Braces { } delimitate a loop.  Don't forget spaces around each one.
The '}' pops an integer value off the stack and loops if it is not zero:

    { #1 #1 1 SUB ->#1 #1 }    => when called with 5, gives '5 4 3 2 1'

"""
from pypy.rlib.jit import hint, _is_early_constant

#
# See pypy/doc/jit.txt for a higher-level overview of the JIT techniques
# detailed in the following comments.
#


class Box:
    # Although all words are in theory strings, we use two subclasses
    # to represent the strings differently from the words known to be integers.
    # This is an optimization that is essential for the JIT and merely
    # useful for the basic interpreter.
    pass

class IntBox(Box):
    def __init__(self, intval):
        self.intval = intval
    def as_int(self):
        return self.intval
    def as_str(self):
        return str(self.intval)

class StrBox(Box):
    def __init__(self, strval):
        self.strval = strval
    def as_int(self):
        return myint(self.strval)
    def as_str(self):
        return self.strval


def func_add_int(ix, iy): return ix + iy
def func_sub_int(ix, iy): return ix - iy
def func_mul_int(ix, iy): return ix * iy

def func_add_str(sx, sy): return sx + '+' + sy
def func_sub_str(sx, sy): return sx + '-' + sy
def func_mul_str(sx, sy): return sx + '*' + sy

def op2(stack, func_int, func_str):
    # Operate on the top two stack items.  The promotion hints force the
    # class of each arguments (IntBox or StrBox) to turn into a compile-time
    # constant if they weren't already.  The effect we seek is to make the
    # calls to as_int() direct calls at compile-time, instead of indirect
    # ones.  The JIT compiler cannot look into indirect calls, but it
    # can analyze and inline the code in directly-called functions.
    y = stack.pop()
    hint(y.__class__, promote=True)
    x = stack.pop()
    hint(x.__class__, promote=True)
    try:
        z = IntBox(func_int(x.as_int(), y.as_int()))
    except ValueError:
        z = StrBox(func_str(x.as_str(), y.as_str()))
    stack.append(z)


def interpret(bytecode, args):
    """The interpreter's entry point and portal function.
    """
    # ------------------------------
    # First a lot of JIT hints...
    #
    # A portal needs a "global merge point" at the beginning, for
    # technical reasons, if it uses promotion hints:
    hint(None, global_merge_point=True)

    # An important hint: 'bytecode' is a list, which is in theory
    # mutable.  Let's tell the JIT compiler that it can assume that the
    # list is entirely frozen, i.e. immutable and only containing immutable
    # objects.  Otherwise, it cannot do anything - it would have to assume
    # that the list can unpredictably change at runtime.
    bytecode = hint(bytecode, deepfreeze=True)

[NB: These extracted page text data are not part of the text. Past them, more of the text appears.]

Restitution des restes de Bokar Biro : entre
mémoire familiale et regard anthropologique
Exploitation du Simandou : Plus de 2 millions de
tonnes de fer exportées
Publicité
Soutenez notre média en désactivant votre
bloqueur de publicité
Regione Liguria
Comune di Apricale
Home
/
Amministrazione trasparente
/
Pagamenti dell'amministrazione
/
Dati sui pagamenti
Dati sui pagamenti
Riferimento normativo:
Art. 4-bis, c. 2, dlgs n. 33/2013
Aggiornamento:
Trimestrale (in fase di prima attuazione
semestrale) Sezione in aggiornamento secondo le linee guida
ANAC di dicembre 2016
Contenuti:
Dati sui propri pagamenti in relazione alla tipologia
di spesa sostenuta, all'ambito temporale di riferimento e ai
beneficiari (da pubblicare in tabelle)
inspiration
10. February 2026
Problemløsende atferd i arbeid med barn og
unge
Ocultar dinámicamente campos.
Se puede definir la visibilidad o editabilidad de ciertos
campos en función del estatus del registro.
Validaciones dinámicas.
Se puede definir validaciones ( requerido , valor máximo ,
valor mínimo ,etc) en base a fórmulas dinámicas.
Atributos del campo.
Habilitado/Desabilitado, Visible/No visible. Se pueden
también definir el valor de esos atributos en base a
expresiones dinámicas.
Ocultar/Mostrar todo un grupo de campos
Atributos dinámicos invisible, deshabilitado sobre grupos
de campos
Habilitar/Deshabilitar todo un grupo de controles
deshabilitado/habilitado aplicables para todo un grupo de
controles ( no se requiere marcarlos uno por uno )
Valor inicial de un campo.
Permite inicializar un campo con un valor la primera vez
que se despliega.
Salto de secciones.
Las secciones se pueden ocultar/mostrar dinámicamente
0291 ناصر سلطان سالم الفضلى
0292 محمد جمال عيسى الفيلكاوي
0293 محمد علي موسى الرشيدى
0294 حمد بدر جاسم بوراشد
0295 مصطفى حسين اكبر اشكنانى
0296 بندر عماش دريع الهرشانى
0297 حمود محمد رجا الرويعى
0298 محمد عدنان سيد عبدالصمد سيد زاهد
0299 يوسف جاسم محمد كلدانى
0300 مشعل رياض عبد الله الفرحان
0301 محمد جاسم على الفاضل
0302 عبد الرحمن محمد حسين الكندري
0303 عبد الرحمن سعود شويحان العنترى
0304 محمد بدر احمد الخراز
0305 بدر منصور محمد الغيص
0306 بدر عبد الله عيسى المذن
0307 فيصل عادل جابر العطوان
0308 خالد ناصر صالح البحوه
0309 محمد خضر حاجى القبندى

    # Now some strange code that makes a copy of the 'args' list in
    # a complicated way...  this is a workaround forcing the whole 'args'
    # list to be virtual.  It is a way to tell the JIT compiler that it
    # doesn't have to worry about the 'args' list being unpredictably
    # modified.
    oldargs = args
    argcount = hint(len(oldargs), promote=True)
    args = []
    n = 0
    while n < argcount:
        hint(n, concrete=True)
        args.append(oldargs[n])
        n += 1
    # ------------------------------
    # the real code starts here
    loops = []
    stack = []
    pos = 0
    while pos < len(bytecode):
        # It is a good idea to put another 'global merge point' at the
        # start of each iteration in the interpreter's main loop.  The
        # JIT compiler keeps a table of all the times it passed through
        # the global merge point.  It allows it to detect when it can
        # stop compiling and generate a jump back to some machine code
        # that was already generated earlier.
        hint(None, global_merge_point=True)

        opcode = bytecode[pos]
        hint(opcode, concrete=True)    # same as in tiny1.py
        pos += 1
        if   opcode == 'ADD': op2(stack, func_add_int, func_add_str)
        elif opcode == 'SUB': op2(stack, func_sub_int, func_sub_str)
        elif opcode == 'MUL': op2(stack, func_mul_int, func_mul_str)
        elif opcode[0] == '#':
            n = myint(opcode, start=1)
            stack.append(args[n-1])
        elif opcode.startswith('->#'):
            n = myint(opcode, start=3)
            if n > len(args):
                raise IndexError
            args[n-1] = stack.pop()
        elif opcode == '{':
            loops.append(pos)
        elif opcode == '}':
            if stack.pop().as_int() == 0:
                loops.pop()
            else:
                pos = loops[-1]
                # A common problem when interpreting loops or jumps: the 'pos'
                # above is read out of a list, so the hint-annotator thinks
                # it must be red (not a compile-time constant).  But the
                # hint(opcode, concrete=True) in the next iteration of the
                # loop requires all variables the 'opcode' depends on to be
                # green, including this 'pos'.  We promote 'pos' to a green
                # here, as early as possible.  Note that in practice the 'pos'
                # read out of the 'loops' list will be a compile-time constant
                # because it was pushed as a compile-time constant by the '{'
                # case above into 'loops', which is a virtual list, so the
                # promotion below is just a way to make the colors match.
                pos = hint(pos, promote=True)
        else:
            stack.append(StrBox(opcode))
    return stack

def repr(stack):
    # this bit moved out of the portal function because JIT'ing it is not
    # very useful, and the JIT generator is confused by the 'for' right now...
    return ' '.join([x.as_str() for x in stack])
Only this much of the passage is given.